Guy also gives good gift. This time it was
Kate Bush's
Hounds of Love/The Ninth Wave, which made Leah roll her eyes. She has been on the receiving end of Kate Bush a few times, and is not yet converted. I however have no complaints, being already converted, and having enjoyed Guy's sound gift-giving record for years now, beginning with Bjork's
Vespertine, then Christina Aguilera's
Stripped, then a Bjork music video DVD, and now this fine Kate Bush album. I love it, by the way, mister. Especially
Under Ice,
Waking The Witch, and
Watching You Without Me (that one is totally my favourite).
Two Bad Things:
1. Leave Kate Moss alone! She's pretty. Her boyfriend makes flies undone into fashion. And you're all hypocrites.
2. Watching Oprah. It's violently enervating, don't you find? There must have been a time when I watched it because I enjoyed it, right? For the CONTENT and such. But now... JESUS it's intolerable. Whatever her values were, they seem to have disappeared up her butthole. The show is totally self-and-wealth-absorbed. This has been creeping in for a while, and I have of course had a scathingly low opinion of her for ages now, but watching that 20th season launch show the other night made me think, "Come on. Even the slavish devotees must be having their doubts now?" I mean, she has crap taste in everything, and is generally completely lame. She had Jennifer Aniston on and managed to talk about NOTHING AT ALL (of consequence). Not that there was much to be getting on with or anything, but if you're going to make a point of how you got the first exclusive TV interview or whatever, why not, I don't know, ASK about what's been happening - ie. the reason this is such a fucking exclusive in the first place. Did anyone else notice that no-one said the name "Brad" once? That’s weird, yo. And who fucking cares what Jen’s favourite drink is, and that Oprah’s been hanging out for the past few days with her and her girlfriends, who are ‘wild and crazy’ (highly doubtful. Oprah's boundaries permit the getting of THREE new puppies to be the craziest thing she ever did). Anyway, I was groaning throughout that whole Aniston portion of the show, curling my lip in derision and generally saying cutting and dismissive things about Oprah and how crap and inane she is. But that actually turned out to be the most tolerable part of the show. Because what followed made me think, “WOW. Oprah. Is. A. Brat.” There was the puppy thing, where she made the HUGE decision not to resist the urge to take another cute puppy home. And she kept repeating how with THREE new kids to add to her family she understands what mothers go through. Her dogs are cool and all. She just really really isn't. Anyway, I got a bit excited when she flagged that she would be dealing with the Hermes thing. Finally, we were going to get The Truth. Except that it was INSANE. She began by saying, “Shame on you if you thought I would demand to get into a closed store. I’m not like that. I know the difference between a closed store and a store that
is in the process of closing.” Right. So, she obviously doesn’t get it. Even the Hermes president she brought in to beg for forgiveness managed to retain more dignity than she did. It was kinda funny that her attempt to set the record straight and lay a smack down on all the haters instead showed that her version of events was exactly the same as the version everybody else was already working with. It was amazing, the lack of self-awareness there. So anyway, to cut to the chase of this gripe, Oprah is getting crapper and crapper, and she seems to have no idea. In fact, right now my brother is watching an Oprah re-run, and he just muttered, “Oprah is so clueless.” This has been going on for quite a while now. Why does she not get called on it?

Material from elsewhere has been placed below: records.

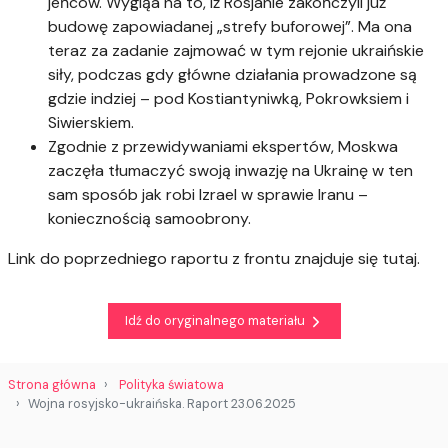
jeńców. Wygląa na to, iż Rosjanie zakończyli już
budowę zapowiadanej „strefy buforowej”. Ma ona
teraz za zadanie zajmować w tym rejonie ukraińskie
siły, podczas gdy główne działania prowadzone są
gdzie indziej – pod Kostiantyniwką, Pokrowksiem i
Siwierskiem.
Zgodnie z przewidywaniami ekspertów, Moskwa
zaczęła tłumaczyć swoją inwazję na Ukrainę w ten
sam sposób jak robi Izrael w sprawie Iranu –
koniecznością samoobrony.
Link do poprzedniego raportu z frontu znajduje się tutaj.
Idź do oryginalnego materiału
Strona główna
Polityka światowa
Wojna rosyjsko-ukraińska. Raport 23.06.2025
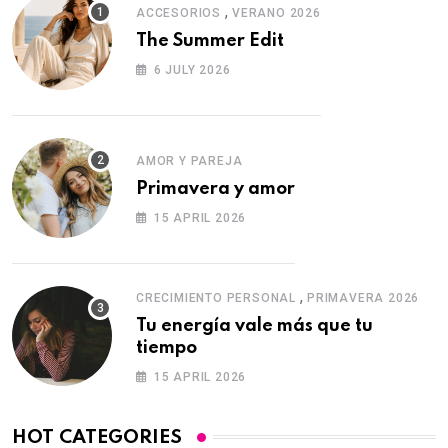
,
ACCESORIOS
VERANO 2026
The Summer Edit
6 JULY 2026
AMOR Y PAREJA
Primavera y amor
15 APRIL 2026
,
CRECIMIENTO PERSONAL
PRIMAVERA 2026
Tu energía vale más que tu
tiempo
15 APRIL 2026
HOT CATEGORIES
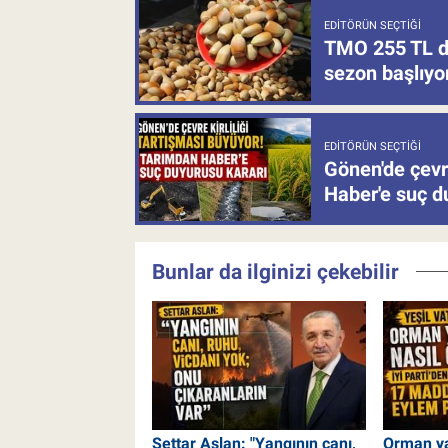
EDITÖRÜN SEÇTIĞI
TMO 255 TL de
sezon başlıyo
EDITÖRÜN SEÇTIĞI
Gönen'de çevre
Haber'e suç d
Bunlar da ilginizi çekebilir
Settar Aslan: "Yangının canı,
Orman ya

Three Good Things:1. Ohmygod LimeWire. Have become slightly obsessed with it in the past week. I now have
Word Up by
Cameo on my iPod. CAN YOU BELIEVE THAT? HOW EXCITING!
“This thing is revolutionary,” said Elanor, just as it was about to be defunct.
2. New Cronenberg film with Viggo Mortensen and SEX... I haven’t seen it or anything, but it is unquestionably good.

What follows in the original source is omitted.